On Wednesday, May 4, 2011 at 7:53 PM, Phillips, Addison wrote:
Hi Marcos and Webapps,
This is a personal last call comment [chair hat off]. I realize that it is
late, but I was on vacation
A developer recently sent me a code review implementing the latest spec and I
found some code that was utterly mystifying to me. It turns out that he
implemented rule 9.1.12 in the current spec, which defines
user_agent_locales. This text seems really odd to me.
What I expected was from looking at step 8 in section 9.1.17 was to have a
language priority list containing the locale(s) to search for using the
Lookup algorithm from BCP 47. I expected that this list would usually consist
of a single locale identifier (language tag) representing the current Widget
runtime locale, although an implementation might occasionally use
Accept-Language or some other source for a full language priority list such
as shown in the examples. I read user_agent_locales to be the Widget's
version of a language priority list.
The odd thing is that the rules in 9.1.12 explode each language range, but
the BCP 47 Lookup algorithm already does this. For example, 9.1.12 would
convert the language priority list zh-Hans-CN,* to the user_agent_locales
string zh-Hans-CN,zh-Hans,zh,*. But this is unnecessary because the Lookup
algorithm's remove from right logic already does this (or, for xml:lang
matching, you can use prefix matching). If you do both the lookup algorithm
*and* the computation of user_agent_locales, you will do a bunch of
unnecessary searching with lower efficiency.

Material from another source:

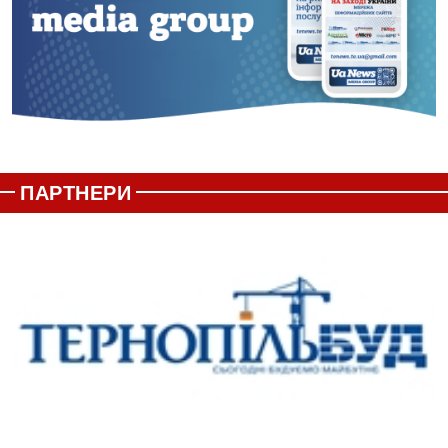
ПАРТНЕРИ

If what you want is to define lookup by computing user_agent_locales and then
doing exact path matches for each element, then that's okay, I suppose,
although personally I would (and have) implemented it in memory rather than
by computing an exploded user_agent_locales list.
So my request/proposal would be to either (a) eliminate section 9.1.12 and
just specify BCP 47 Lookup or (b) specify the complete match algorithm using
the list computed in 9.1.12 and state that it is compatible with BCP 47
lookup. I would strongly prefer (a) personally. The internationalization work
in ECMAScript and at least one implementation do it that way.
I am all for using (a), so long as the result is the same as what we currently
have today (i.e., we don't break existing implementations and the test suite).